Jenn and I have been married for over 15 years now.  I like to joke that she knew what she was getting with me.  But, it’s true.  I was already competing in endurance events when we met, so she knew that it was part of my makeup.  She went through the trials and tribulations of me trying to qualify for Kona, unsuccessfully, from 2004 to 2007  And, she was as excited (and somewhat relieved) when I finally cracked the code in 2008 at Eagleman 70.3. That first trip to Kona was something special, for both of us!  In 2012, at Ironman Florida, when I when I fell apart on the second half of the run and finished a disappointing 7th in my AG (failing to qualify), it was Jenn that made me sign up for Ironman Mt. Tremblant in 2013.  Mind you she was 6 months pregnant at the time…knowing I’d be training for an Ironman with an infant at home.  I told her that I wouldn’t do it unless she signed me up…and so she did.
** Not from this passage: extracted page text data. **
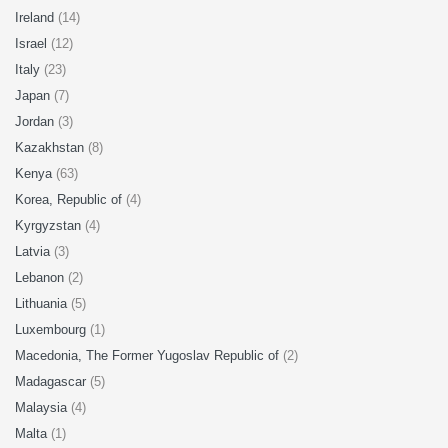
Ireland
(14)
Israel
(12)
Italy
(23)
Japan
(7)
Jordan
(3)
Kazakhstan
(8)
Kenya
(63)
Korea, Republic of
(4)
Kyrgyzstan
(4)
Latvia
(3)
Lebanon
(2)
Lithuania
(5)
Luxembourg
(1)
Macedonia, The Former Yugoslav Republic of
(2)
Madagascar
(5)
Malaysia
(4)
Malta
(1)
That’s just who she is….she GETS it (and I did reward her with another trip to Kona that year!).  So, in 2017, when I was making my comeback from my surgery and I suggested to her that I was thinking about doing another Ironman, she was nothing but supportive.  But, I wanted her to be on board with it because of the sacrifices and because life is different now…as we have Hannah and Ben.  Now, making sacrifices means schlepping around to birthday parties and soccer practices, without much help from me.  So, we talked about it and put together a 2 year plan:  Year one (2018) I would train for Age Group Nationals and build my base back up; Year two (this year) would be the Ironman year. We call this an “all in” year….meaning our lives are scheduled around training and the race.
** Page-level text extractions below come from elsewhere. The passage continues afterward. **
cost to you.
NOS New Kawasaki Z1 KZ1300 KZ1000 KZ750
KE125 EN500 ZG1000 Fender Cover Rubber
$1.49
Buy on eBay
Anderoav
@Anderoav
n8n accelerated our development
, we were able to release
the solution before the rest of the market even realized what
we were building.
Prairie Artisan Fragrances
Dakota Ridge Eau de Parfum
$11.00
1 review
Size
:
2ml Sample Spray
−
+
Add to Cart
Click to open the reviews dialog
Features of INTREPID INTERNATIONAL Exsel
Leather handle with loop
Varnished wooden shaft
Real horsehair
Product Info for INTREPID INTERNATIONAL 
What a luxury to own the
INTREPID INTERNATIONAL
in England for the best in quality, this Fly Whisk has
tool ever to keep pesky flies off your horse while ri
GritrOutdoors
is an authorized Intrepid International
But, Jenn isn’t the only one to make sacrifices.  My kids make sacrifices too….but, of course, at 6 and 4.5 years old, they don’t know any better. They just know that I’m out training….A LOT!  That said, we do talk about the Ironman and the training involved.  We talk about why dad is going out on his bike or out for a run. We talk about hard work and doing your best. And, I’m not going to lie, we do talk about winning! That said, I do feel guilty missing soccer games and parties….and just not being able to spend as much time as I’d like with them.  But, this is more of a one-year thing and I am doing this FOR them, for the life lessons mentioned above.  I’m a firm believer that kids want to be like their parents.  I’m always proud to say that both of my kids have run 5k races at age 4 (because they wanted to, not because I made them). I want them to see me put in the hard work….and hopefully the fruits of it, so that they know what it takes.  In deciding to race this year, it was strategic.  On one hand, we wanted both kids to be old enough to remember this.  On the other hand, we couldn’t wait too long as they’ll be immersed in activities that I just don’t want to miss out on.  The other factor is that I’m not getting any younger.  I figured that at 48, I still have the ability to finish at the pointy end of the race.  I’m not sure how much longer that will be true, lol!

Lastly, I feel that I need to mention my law partners, John and Adam, as well as the people that work at my firm.  When I told them of this idea to race Ironman for charity, they were immediately on board.  Our firm, Dwyer, Spino & Goncalves, LLC, is basically “sponsoring” me, along with a handful of other supporters (Kalahari Biltong, Sun Multisport, Idle Hands Brewery, Treatment Training Wellness, Mike Hollywood Marketing, Fast Splits).  Everyone is understanding when I need to leave early or take a Friday off to get some training in.  It would be very difficult to do this if I didn’t have their support.

As I said, IT TAKES A VILLAGE.  As cliché as it sounds, it’s TRUE!